We began our visit with a wine tasting and lunch in a lovely gazebo surrounded by vineyards. That was our first introduction to Asado... grilled meat, and lots of it, cooked using open fires. Short ribs, pork ribs, sausages, rib eye...they cooked it all... and served it with Malbec. That's when you really understand Malbec. I concluded that there may be no better food pairing in the world. The meats are simply salted and cooked indirectly with wood fires, and the empanadas (see last week's recipe) are cooked in wood-fired adobe ovens, not unlike a wood burning pizza oven.
We continued our Asado education back in Mendoza that evening at the Francis Mallman 1884 Restaurant located in the historic Bodega Escorihuela winery, founded in 1884. Whatever you wanted – steak, ribs, lamb, baby goat – they had some serious flames to cook it with in an open air kitchen located in the courtyard. It's a very elegant restaurant, designed by Argentine celebrity chef Francis Mallman to showcase traditional Argentinean cuisine... which he did admirably... all served with more Malbec and Malbec blends.

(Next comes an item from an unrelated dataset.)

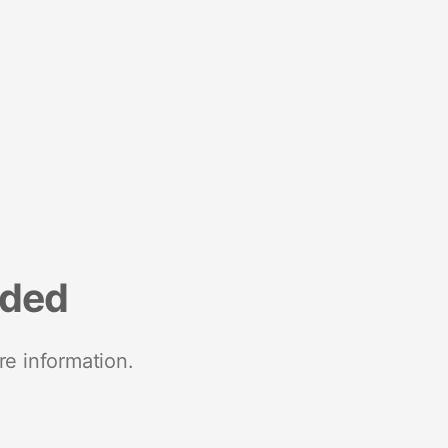
nded
re information.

If you ever happen to be in the neighborhood, it's certainly worth a visit.
We spent that afternoon touring the enormous, ultra-modern winery and the over 1,000 acres of vineyards that surround it. And, as you know, I've toured a lot of wineries and looked at a lot of stainless steel tanks, but this time I got to try something new.
They were in the middle of crush and they had tanks full of unfermented Sauvignon Blanc, and we got to taste it. Sweet as syrup and without a trace of any typical varietal characteristics, I could never have identified what grape I was tasting. Then we visited a Malbec vineyard that had not yet been picked... and I finally understand phenolic ripeness. There I tasted tiny grapes, sweeter than any grape you have ever tasted with seeds that have turned brown and are no longer bitter. Now I understand why I see winemakers constantly tasting grapes any time they are in the vineyard.
Like Chile, I think that the thing that impressed me most about Argentina is not where they are, but where they are headed. Wine tourism is just beginning, but they are still not ready for drop-in visits. Wine Guy Jim Bandy made a wine trip to Argentina back in 2006. But he did plenty of advance planning and made appointments and had a great time. It's coming, though, and even more exciting are the daring new vineyard sites and grape varietals being planted. Doña Paula is growing Tannat, the obscure grape of Madrian in Gascony in Southern France. Later this year, I am hoping to get enough of their Malbec Tannat blend to use as a wine club selection. They are also producing Cabernet Franc and Tempranillo along with the other usual Bordeaux varietals.
Most exciting was their new high-altitude vineyard, Finca Alluvia, 334 newly-planted acres at 4,350 feet, in the foothills of the Andes. The site is a dry riverbed, hence the name reference to its Alluvial soil...that is, if you can call it soil! It is so rocky that they have nicknamed it Châteauneuf du Malbec, because the terrain is so like the Rhône river valley in France. It really is hard to believe that anything could grow in the sandy, rock filled soil, so calcareous that the rocks have all turned white with calcium deposits. They have even planted Malbec bushes in this vineyard, head-pruned single vines that will eventually stand alone... a low-yield technique that should produce some world-class fruit... in maybe ten years. The Argentineans are in this for the long haul with a massive commitment to quality. And it's not just Doña Paula – look at Michel Rolland's Clos de Los Siete project, or Catena, BenMarco or a hundred others. The rest of the wine world needs to be ready...there is some serious competition on the way.